WEC Ferrari 6H San Paolo

Le parole di Cannizzo

Infine, il direttore tecnico Ferdinando Cannizzo ha fatto eco ai commenti positivi dei colleghi, elogiando in particolare il lavoro fatto sia in fabbrica per prepararsi a una tappa sulla carta ostica sia in pista per massimizzare il potenziale della 499P: “Abbiamo fatto un grande lavoro di squadra: lo sforzo compiuto nell’analizzare al meglio la gara dello scorso anno, capendo come migliorare le nostre vetture su un circuito che è sempre uno dei più difficili per noi, ha ripagato tutti. L’affidabilità della 499P è stata impeccabile così come il setup, la gestione dell’energia, e l’esecuzione nelle varie fasi della gara”.

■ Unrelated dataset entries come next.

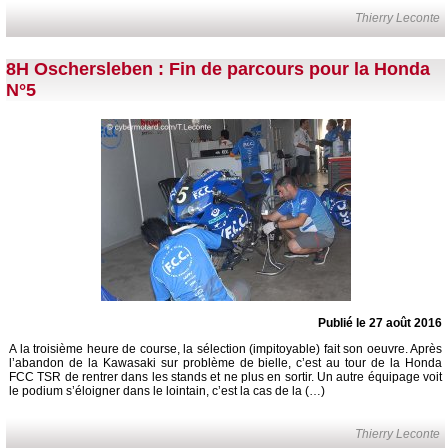
Thierry Leconte
8H Oschersleben : Fin de parcours pour la Honda
N°5
Publié le 27 août 2016
A la troisième heure de course, la sélection (impitoyable) fait son oeuvre. Après
l’abandon de la Kawasaki sur problème de bielle, c’est au tour de la Honda
FCC TSR de rentrer dans les stands et ne plus en sortir. Un autre équipage voit
le podium s’éloigner dans le lointain, c’est la cas de la (…)
Thierry Leconte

“Siamo riusciti a portare nelle posizioni di vertice le nostre vetture che partivano arretrate in griglia sfruttando le prestazioni della 499P e la strategia, anche abbastanza rischiosa, ma sempre calcolata per arrivare a lottare per il podio. Anche i piloti hanno fatto molto bene e dobbiamo essere davvero contenti di tutti questi aspetti” ha aggiunto Cannizzo.